Mohanraj is of Swedish and South Asian descent, and her biracial heritage, along with questions about religion and sexuality, fuel the album’s explorations of identity. On “Butterflies & Diamond Chains,” she examines the relationship between her racial and religious heritage and her bisexuality over the strums of an acoustic guitar: “My skin, the outcome of immigrants/My mind, the sphere of sin/Mixed in with crippling thoughts of identity.” Though she does a lot of questioning, she rarely arrives at any answers; instead, she expresses herself through murky metaphors. On “Eve ate the apple,” a song rife with religious references, she likens herself to everything from the perceived sinfulness of Sodom and Gomorrah to a “cookie cutter stuck to the batter with glue.” While showcasing her penchant for allusion, this language often obscures, rather than clarifies, the weight of her struggles.

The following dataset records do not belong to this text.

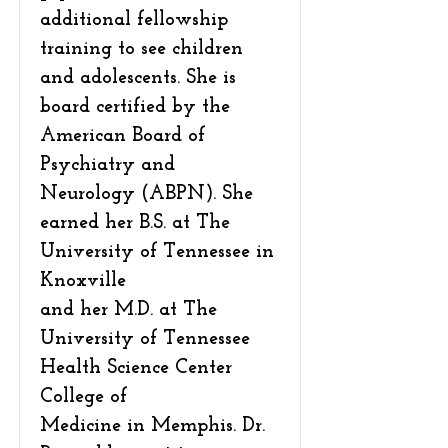
additional fellowship
training to see children
and adolescents. She is
board certified by the
American Board of
Psychiatry and
Neurology (ABPN). She
earned her B.S. at The
University of Tennessee in
Knoxville
and her M.D. at The
University of Tennessee
Health Science Center
College of
Medicine in Memphis. Dr.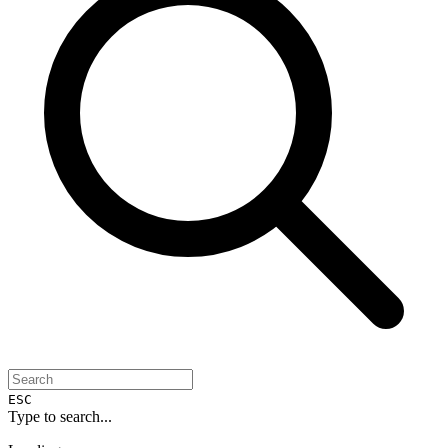
ESC
Type to search...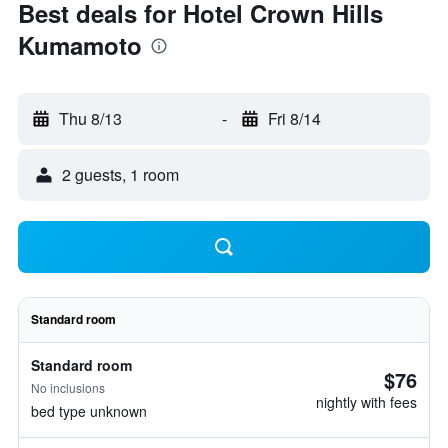
Best deals for Hotel Crown Hills
Kumamoto
Thu 8/13
-
Fri 8/14
2 guests, 1 room
Standard room
Standard room
$76
No inclusions
nightly with fees
bed type unknown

Despite these unique analogies, large sections of the project hover on the brink of forgettability. Breakout single “Girl’s Girl” is catchy upon first listen, but blends easily into the sonic monotony of modern TikTok sounds; its acoustic palette, soundbites of chirping birds, and dreamy bassline, alongside its hollow sentiments of social media-fueled relationship troubles and being a “girl’s girl,” seem designed to be placed as the backdrop for alternative, “aesthetic” summer outings and edgy day-in-the-life snapshots. The stripped-back production of “Gabriel,” meanwhile, fails to differentiate itself from the preceding track, “2 Wolves.”
Some of the album’s best moments are tucked into its final tracks, a reward of sorts for pressing through the album’s denser middle. The dance-pop “Baby are you okay?,” with its bass-heavy beats and Mohnaraj’s robotic, crossfaded delivery, picks up the pace as she cockily checks in on an ex she’s long since outgrown. The angsty, alt-rock production on “Homebound” compliments her stacked, moody vocals—some of the strongest on the album.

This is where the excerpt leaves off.